Alum Alex Carstensen uses Chichewa to study linguistics

We love to feature blog posts that highlight former volunteers' ongoing work in development and Malawi.

Alex Carstensen, a 2009 volunteer, is studying psychology at the University of California, Berkeley, with a focus on linguistics and cognition. Much of her research has included Chichewa speakers and the structure of the Chewa language, so we thought it would be great to share more with you about what she's up to! Some of the material is a little complex - but we've tried to break it down for the layperson (WC staff included!). It's really intriguing if you have even a bit of interest in the relationship between language and thought.

In a nutshell, Alex is looking into whether language shapes the way we think about space. Different languages vary in the amount of detail involved in spacial descriptions. Some languages are closer to
each other in this area while others are quite different. Do these words people use to explain space (say,
"over" or "on") shape the way we perceive the world? To some extent, yes, but Alex's research suggests that speakers of different languages may still think similarly, even when they talk about the world in different ways.

Alex sent World Camp the following abstract of some research she will be presenting this summer:

"Languages partition the world in different ways — for example, the categories named by spatial terms
vary substantially across languages. Yet beneath this linguistic variation there may lie universal
cognitive tendencies. Khetarpal et al. (2010) found that speakers of Dutch and English, despite
differences in their linguistic spatial systems, sorted spatial scenes similarly — and more like
the finer-grained language, Dutch. We asked whether this preference for fine-grained sorting extends
to two new languages: Máíhɨki, a language of Peruvian Amazonia, with a fine-grained spatial system,
and Chichewa, a Bantu language of southeast Africa, with a coarse-grained spatial system. Despite the
great range in spatial naming represented across these languages — both in the granularity and the shape
of their spatial categories — we found that speakers of all four languages sorted finely, and thus
similarly to the finer-grained languages, Máíhɨki and Dutch. These results suggest that spatial
cognition, unlike spatial language, is universally fine-grained."

Let's unpack that a bit!

Languages use different prepositions to explain the location of something. Perhaps in English we say
"around the neck" and "in a fishbowl" while a Chichewa speaker uses the same word for both locations.
In this case, English is the more "fine-grained" language because it's describes differences in location
more thoroughly.

When subjects were asked to group objects without using words, they grouped them in ways that were closer to the classifications of the finer-grained languages in the study.
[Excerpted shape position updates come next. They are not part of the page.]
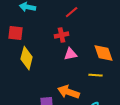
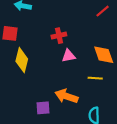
red line: (72, 12) -> (103, 11), moved

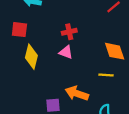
pink triangle: (69, 56) -> (66, 52), moved, turned 32

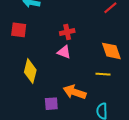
yellow diamond: (31, 57) -> (30, 71), moved

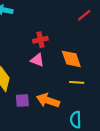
orange diamond: (111, 51) -> (71, 59), moved
purple square: (51, 104) -> (22, 100), moved

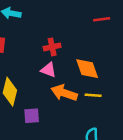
red line: (84, 15) -> (102, 19), turned 32
orange arrow: (48, 100) -> (64, 93), moved

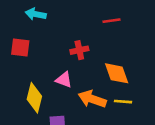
red line: (102, 19) -> (111, 21), moved
pink triangle: (48, 70) -> (64, 80), moved

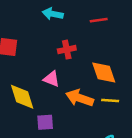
cyan arrow: (36, 14) -> (53, 14), moved
yellow diamond: (34, 98) -> (22, 97), turned -32

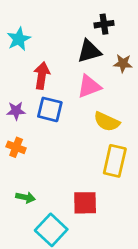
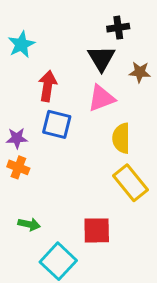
black triangle: (89, 51) -> (101, 58), turned -45
purple star: (16, 111) -> (17, 138), moved
yellow semicircle: (107, 122) -> (121, 138), turned 65
yellow rectangle: (115, 161) -> (131, 183), turned -52

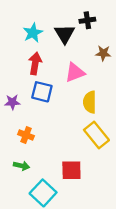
cyan star: (21, 44) -> (33, 33), moved
black triangle: (101, 58) -> (65, 34), moved
orange cross: (18, 167) -> (26, 135), moved

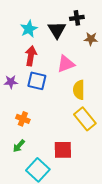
brown star: (103, 53) -> (91, 39), moved
purple star: (12, 102) -> (11, 82), moved
green arrow: (21, 166) -> (19, 146), turned 120

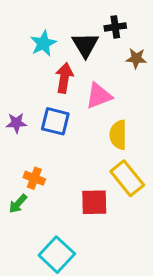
red arrow: (31, 56) -> (64, 78), moved
green arrow: (19, 146) -> (18, 204), moved
red square: (63, 150) -> (94, 202), moved

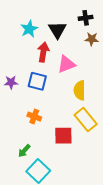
black cross: (115, 27) -> (86, 18), moved
orange cross: (34, 178) -> (34, 117), moved
green arrow: (18, 204) -> (24, 151), moved

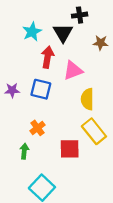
black cross: (86, 18) -> (80, 15), moved
orange cross: (34, 117) -> (38, 128), turned 32
green arrow: (24, 151) -> (24, 151), moved, turned 144

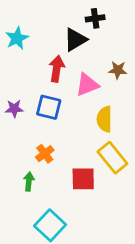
cyan star: (32, 32) -> (17, 38), moved
black triangle: (63, 33) -> (75, 40), turned 30
brown star: (101, 43) -> (118, 70), moved

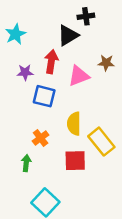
purple star: (14, 109) -> (25, 72), moved
yellow semicircle: (104, 119) -> (74, 124), moved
In fact, their non-verbal
classifications were even more fine-grained than any of the languages. This was true of subjects across languages.

This observation has led Alex and some of her fellow researchers toward the hypothesis that people think
about space with similar "granularity" regardless of the detail conveyed in their language.


Isn't that cool? And don't you feel a little bit smarter for working through those ideas? I think we
often wonder if people see the world in the same way that we do. This is some evidence that we might all be seeing the world in a similar way - at least spatially!